PAPI is a policy monitoring tool that assesses citizens' experiences and satisfaction with government performance at national and sub-national levels in governance, public administration and public services. It is a collaboration between the Centre for Community Support and Development Studies, the Centre for Research and Training of the Viet Nam Fatherland Front and the United Nations Development Programme. The survey has been implemented nationwide each year since 2011.

“The 2016 National Assembly and People’s Council elections provide an opportunity for state agencies in charge of the elections to engage citizens more proactively in these and ensure full compliance with the regulations on organizing elections,” the report said.
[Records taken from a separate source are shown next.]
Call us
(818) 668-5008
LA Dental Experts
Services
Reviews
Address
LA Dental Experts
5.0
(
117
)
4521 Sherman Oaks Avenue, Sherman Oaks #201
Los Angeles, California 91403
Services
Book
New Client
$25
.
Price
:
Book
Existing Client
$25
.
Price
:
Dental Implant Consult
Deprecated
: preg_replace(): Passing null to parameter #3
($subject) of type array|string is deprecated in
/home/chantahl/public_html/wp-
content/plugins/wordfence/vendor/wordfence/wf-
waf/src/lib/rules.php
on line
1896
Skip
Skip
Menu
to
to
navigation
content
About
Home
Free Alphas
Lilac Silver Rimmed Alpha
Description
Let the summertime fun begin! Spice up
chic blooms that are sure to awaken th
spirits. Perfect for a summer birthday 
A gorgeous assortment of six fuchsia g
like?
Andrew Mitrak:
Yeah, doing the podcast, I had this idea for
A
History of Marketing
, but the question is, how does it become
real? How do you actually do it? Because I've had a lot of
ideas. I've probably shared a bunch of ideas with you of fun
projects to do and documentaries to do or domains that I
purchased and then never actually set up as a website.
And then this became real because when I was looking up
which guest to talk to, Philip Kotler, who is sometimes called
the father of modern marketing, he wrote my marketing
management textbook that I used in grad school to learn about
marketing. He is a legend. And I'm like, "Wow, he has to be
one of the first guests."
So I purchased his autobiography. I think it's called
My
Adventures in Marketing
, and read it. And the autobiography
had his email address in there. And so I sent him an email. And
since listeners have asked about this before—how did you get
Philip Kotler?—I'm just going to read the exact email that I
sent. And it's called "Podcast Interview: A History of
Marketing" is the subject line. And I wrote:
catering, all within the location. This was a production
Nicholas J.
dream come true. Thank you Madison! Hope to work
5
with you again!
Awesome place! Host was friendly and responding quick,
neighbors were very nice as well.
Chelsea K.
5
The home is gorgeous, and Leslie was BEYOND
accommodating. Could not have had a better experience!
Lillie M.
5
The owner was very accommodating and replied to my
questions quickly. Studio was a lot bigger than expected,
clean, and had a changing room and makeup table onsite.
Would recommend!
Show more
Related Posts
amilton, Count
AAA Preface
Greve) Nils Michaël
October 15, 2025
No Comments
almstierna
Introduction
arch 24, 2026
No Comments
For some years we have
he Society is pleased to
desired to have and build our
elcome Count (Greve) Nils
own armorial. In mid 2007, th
PAPI’s recommendations are based on the finding that citizen participation at the local level remains limited, with three out of four sub-dimensions including knowledge of participation, opportunities for participation and quality of village head elections falling in scores compared to the 2011 baselines, the 2015 survey showed. But it said citizen participation in decision-making on starting local infrastructure projects was higher in 2015, contributing to a higher score in the sub-dimension on voluntary contributions to local infrastructure projects. Provinces in the north-eastern and central regions are regarded as the best performing provinces in this dimension in the latest report.

With regards to civic knowledge, which looks at what citizens know about their political and civic rights, the report said there has been a continued decline in scores in this sub-dimension at a national level. The main reason is fewer citizens know which public office positions are elected and which are not.

The report showed that only 31 percent of respondents in the 2015 survey said they voted in the National Assembly elections, down sharply from 66 percent in 2011. Fewer citizens also took part in village head elections in 2015 (63 percent compared to 66-73 percent from 2011-2014).

At a national level, only 52 percent of respondents said they were invited to the most recent village head elections, falling from 59 percent in 2014. In addition, fewer respondents said they had at least two candidates to choose from. Candidates were also often nominated by authorities. Like previous years, more than 90 percent of respondents said they voted for the winner and overall the elections do not seem to be competitive, the report said.

Civic responsibility

Members of the public were active in voluntary contributions to building or renovating community infrastructure, such as cultural houses, roads and schools. The latest data showed that nearly 40 percent of respondents voluntarily contributed to a public project in their community in the form of cash or labor. More respondents also said they took part in decision-making to start an infrastructure project (53.5 percent).

“Improving citizen participation in local governance does not require a large financial investment from the state budget. It, however, needs strong commitment from relevant state agencies and local governments to put grassroots democracy into force and to engage citizens in political life and policy-making,” PAPI recommended in the report.